Recommendation: Default to database-per-service for microservices. Use the Saga pattern or event-driven architecture for cross-service consistency. Reserve shared databases for small teams or closely related services where the coordination cost of separation outweighs the coupling cost.

Schema Migration Strategies

Forward-Only Migrations

Every migration moves the schema forward. Rollback is achieved by deploying a new forward migration that reverses the change. Simplest approach; works well for most teams.

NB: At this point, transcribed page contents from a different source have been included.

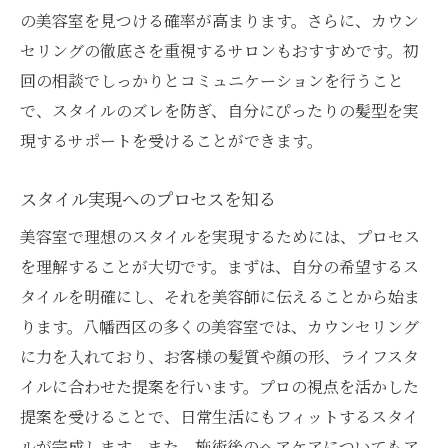
の美容室を見つける確率が高まります。さらに、カウン
セリングの徹底さを重視するサロンもおすすめです。初
回の相談でしっかりとコミュニケーションを行うこと
で、スタイルのズレを防ぎ、自分にぴったりの髪型を実
現するサポートを受けることができます。
スタイル実現へのプロセスを知る
美容室で理想のスタイルを実現するためには、プロセス
を理解することが大切です。まずは、自分の希望するス
タイルを明確にし、それを美容師に伝えることから始ま
ります。八幡西区の多くの美容室では、カウンセリング
に力を入れており、お客様の髪質や顔の形、ライフスタ
イルに合わせた提案を行います。プロの視点を活かした
提案を受けることで、日常生活にもフィットするスタイ
ルが完成します。また、施術後のヘアケアについてもア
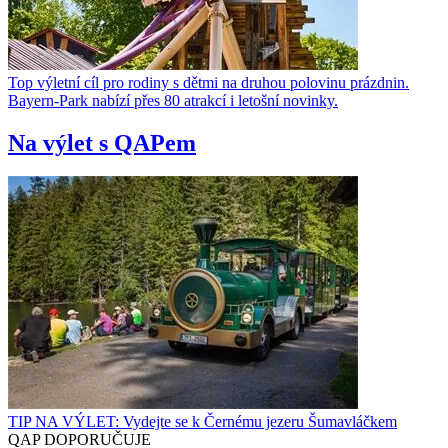
Top výletní cíl pro rodiny s dětmi na druhou polovinu prázdnin.
Bayern-Park nabízí přes 80 atrakcí i letošní novinky.
Na výlet s QAPem
TIP NA VÝLET: Vydejte se k Černému jezeru Šumavláčkem
QAP DOPORUČUJE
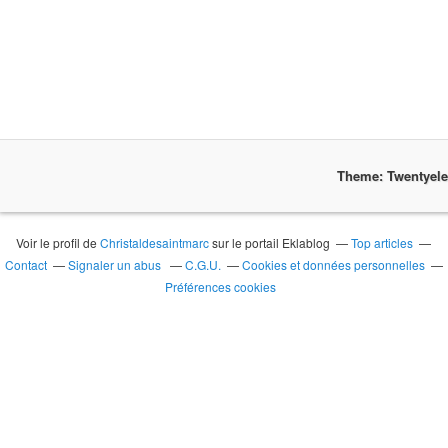
Theme: Twentyel
Voir le profil de
Christaldesaintmarc
sur le portail Eklablog
Top articles
Contact
Signaler un abus
C.G.U.
Cookies et données personnelles
Préférences cookies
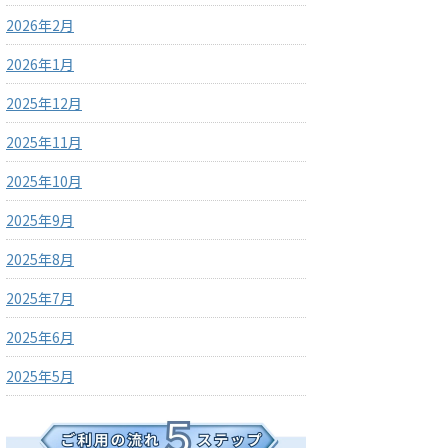
2026年2月
2026年1月
2025年12月
2025年11月
2025年10月
2025年9月
2025年8月
2025年7月
2025年6月
2025年5月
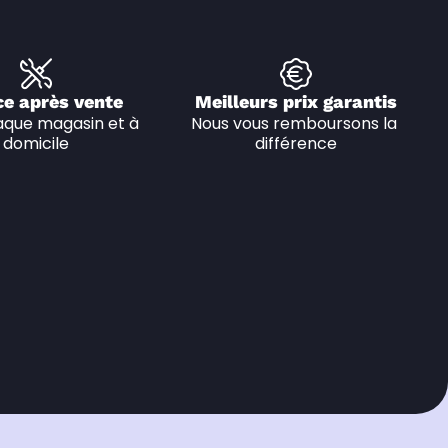
ce après vente
Meilleurs prix garantis
que magasin et à 
Nous vous remboursons la 
domicile
différence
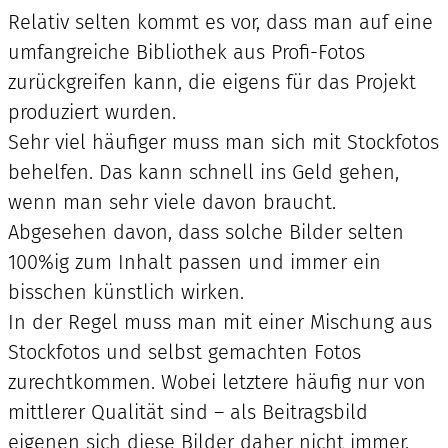
Relativ selten kommt es vor, dass man auf eine
umfangreiche Bibliothek aus Profi-Fotos
zurückgreifen kann, die eigens für das Projekt
produziert wurden.
Sehr viel häufiger muss man sich mit Stockfotos
behelfen. Das kann schnell ins Geld gehen,
wenn man sehr viele davon braucht.
Abgesehen davon, dass solche Bilder selten
100%ig zum Inhalt passen und immer ein
bisschen künstlich wirken.
In der Regel muss man mit einer Mischung aus
Stockfotos und selbst gemachten Fotos
zurechtkommen. Wobei letztere häufig nur von
mittlerer Qualität sind – als Beitragsbild
eigenen sich diese Bilder daher nicht immer.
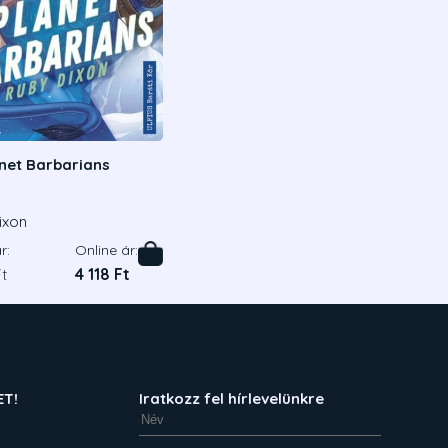
anet Barbarians
ixon
r:
Online ár:
t
4 118 Ft
ET!
Iratkozz fel hírlevelünkre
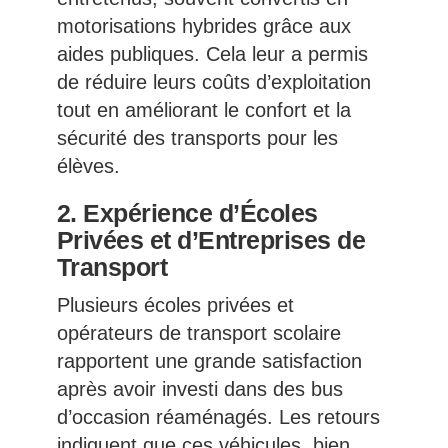
motorisations hybrides grâce aux
aides publiques. Cela leur a permis
de réduire leurs coûts d’exploitation
tout en améliorant le confort et la
sécurité des transports pour les
élèves.
2. Expérience d’Écoles
Privées et d’Entreprises de
Transport
Plusieurs écoles privées et
opérateurs de transport scolaire
rapportent une grande satisfaction
après avoir investi dans des bus
d’occasion réaménagés. Les retours
indiquent que ces véhicules, bien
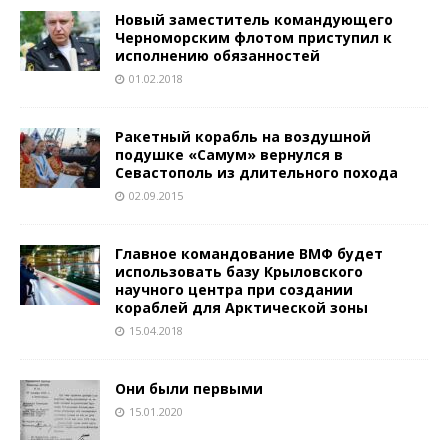
Новый заместитель командующего
Черноморским флотом приступил к
исполнению обязанностей
01.02.2018
Ракетный корабль на воздушной
подушке «Самум» вернулся в
Севастополь из длительного похода
02.09.2015
Главное командование ВМФ будет
использовать базу Крыловского
научного центра при создании
кораблей для Арктической зоны
15.04.2018
Они были первыми
15.01.2020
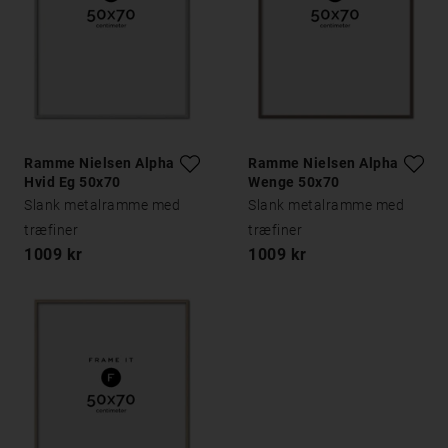
Ramme Nielsen Alpha
Ramme Nielsen Alpha
Hvid Eg 50x70
Wenge 50x70
Slank metalramme med
Slank metalramme med
træfiner
træfiner
1009 kr
1009 kr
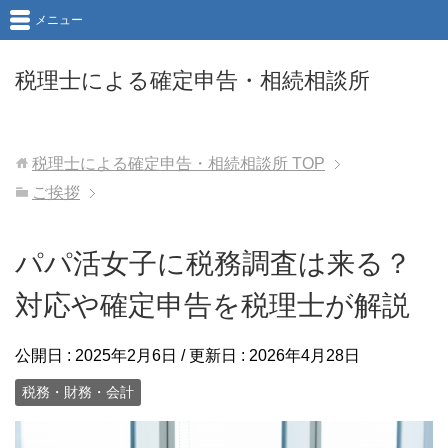
メニュー
税理士による確定申告・相続相談所
税理士による確定申告・相続相談所
TOP
ご挨拶
パパ活女子に税務調査は来る？
対応や確定申告を税理士が解説
公開日 :
2025年2月6日
/ 更新日 :
2026年4月28日
税務・財務・会計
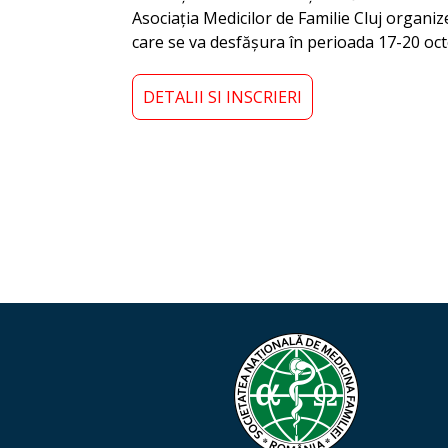
Asociația Medicilor de Familie Cluj organi
care se va desfășura în perioada 17-20 oc
DETALII SI INSCRIERI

Expand-Contract (Parallel Change)

For zero-downtime deployments when changing column types, renaming fields, or splitting tables:

code
Phase 1 — EXPAND
  Add new column (keep old column)
  Deploy code that writes to BOTH columns
  Backfill new column from old column

Phase 2 — MIGRATE
  Deploy code that reads from new column
  Verify all consumers use new column

Phase 3 — CONTRACT
  Deploy code that stops writing to old column
  Drop old column

This pattern prevents breaking changes during rolling deployments where old and new code versions run simultaneously.

Canonical Reference

  • Designing Data-Intensive Applications by Martin Kleppmann, Chapters 2-3 -- data models, query languages, storage engines, and the trade-offs between relational, document, and graph models.

Best Practices

  • Model around access patterns, not just entity relationships. The best schema depends on how you query, not just what you store.
  • Start normalized (3NF) for relational databases; denormalize only when you have measured evidence of read-path bottlenecks.
  • In document databases, embed what you read together and reference what you update independently.
  • For DynamoDB and Cassandra, know your access patterns before designing the table schema -- retrofitting is painful.
  • Use expand-contract migrations for any schema change in a system that requires zero-downtime deployments.
  • Time-series data needs retention policies from day one. Without them, storage costs grow unbounded.
  • In microservices, prefer database-per-service for independence, and accept the complexity of cross-service data coordination.